=== Section Start ===

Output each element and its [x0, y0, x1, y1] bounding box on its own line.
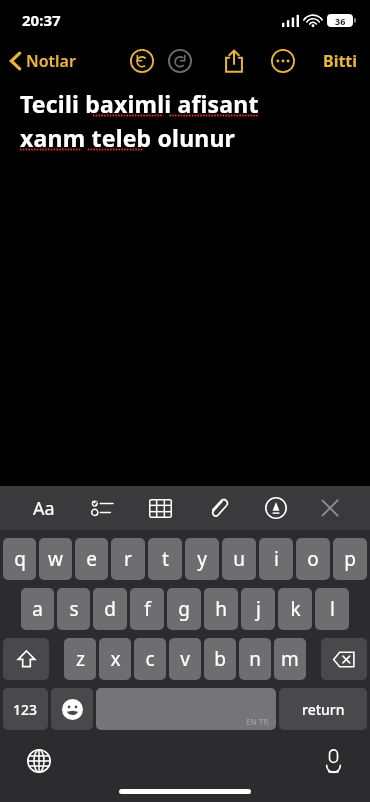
button[interactable]: r [111, 538, 145, 580]
staticText: h [215, 596, 227, 622]
staticText: x [110, 646, 121, 672]
button[interactable]: Share [217, 44, 251, 78]
staticText: y [197, 546, 207, 572]
button[interactable]: Shift [3, 638, 49, 680]
button[interactable]: Switch keyboard language [18, 740, 60, 782]
button[interactable]: k [278, 588, 312, 630]
staticText: Aa [33, 496, 55, 521]
button[interactable]: n [239, 638, 271, 680]
staticText: Tecili baximli afisant [20, 88, 259, 119]
staticText: u [233, 546, 245, 572]
button[interactable]: t [148, 538, 182, 580]
button[interactable]: q [3, 538, 36, 580]
staticText: c [145, 646, 155, 672]
button[interactable]: Dictation [312, 740, 354, 782]
staticText: m [281, 646, 299, 672]
staticText: a [32, 596, 43, 622]
staticText: return [302, 700, 345, 719]
button[interactable]: w [39, 538, 72, 580]
staticText: 36 [335, 15, 346, 27]
staticText: r [124, 546, 132, 572]
button[interactable]: o [296, 538, 330, 580]
staticText: Notlar [26, 50, 76, 72]
staticText: Bitti [323, 50, 358, 72]
button[interactable]: Emoji [51, 688, 93, 730]
staticText: EN TR [246, 716, 269, 727]
button[interactable]: x [99, 638, 131, 680]
staticText: n [249, 646, 261, 672]
button[interactable]: h [204, 588, 238, 630]
staticText: b [214, 646, 226, 672]
button[interactable]: p [333, 538, 367, 580]
button[interactable]: d [93, 588, 127, 630]
staticText: 123 [13, 700, 38, 719]
button[interactable]: 123 [3, 688, 48, 730]
button[interactable]: Redo [163, 44, 197, 78]
button[interactable]: Text formatting [24, 488, 64, 528]
button[interactable]: z [64, 638, 96, 680]
button[interactable]: Space [96, 688, 276, 730]
button[interactable]: u [222, 538, 256, 580]
button[interactable]: Bitti [311, 44, 370, 78]
staticText: s [69, 596, 79, 622]
button[interactable]: Backspace [321, 638, 367, 680]
staticText: p [344, 546, 356, 572]
button[interactable]: return [279, 688, 367, 730]
button[interactable]: y [185, 538, 219, 580]
staticText: v [180, 646, 190, 672]
staticText: i [274, 546, 279, 572]
button[interactable]: s [57, 588, 90, 630]
button[interactable]: Markup [256, 488, 296, 528]
button[interactable]: Attach file [198, 488, 238, 528]
button[interactable]: Checklist [82, 488, 122, 528]
button[interactable]: Close keyboard [310, 488, 350, 528]
staticText: e [86, 546, 97, 572]
staticText: 20:37 [22, 10, 61, 30]
button[interactable]: i [259, 538, 293, 580]
staticText: o [307, 546, 319, 572]
staticText: t [162, 546, 169, 572]
button[interactable]: Undo [125, 44, 159, 78]
button[interactable]: g [167, 588, 201, 630]
button[interactable]: More options [266, 44, 300, 78]
staticText: g [178, 596, 190, 622]
staticText: j [256, 596, 261, 622]
button[interactable]: Notlar [0, 46, 84, 76]
button[interactable]: e [75, 538, 108, 580]
staticText: k [290, 596, 301, 622]
button[interactable]: c [134, 638, 166, 680]
staticText: z [76, 646, 85, 672]
button[interactable]: a [21, 588, 54, 630]
button[interactable]: f [130, 588, 164, 630]
button[interactable]: v [169, 638, 201, 680]
button[interactable]: Table [140, 488, 180, 528]
staticText: q [14, 546, 26, 572]
button[interactable]: j [241, 588, 275, 630]
staticText: xanm teleb olunur [20, 122, 235, 153]
button[interactable]: b [204, 638, 236, 680]
staticText: d [104, 596, 116, 622]
staticText: l [330, 596, 335, 622]
staticText: w [48, 546, 63, 572]
staticText: f [144, 596, 151, 622]
button[interactable]: l [315, 588, 349, 630]
button[interactable]: m [274, 638, 306, 680]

=== Section End ===

A single number is required: the count of lines in the records that include the string "Bitti".

- _Solution to the exercise_: 2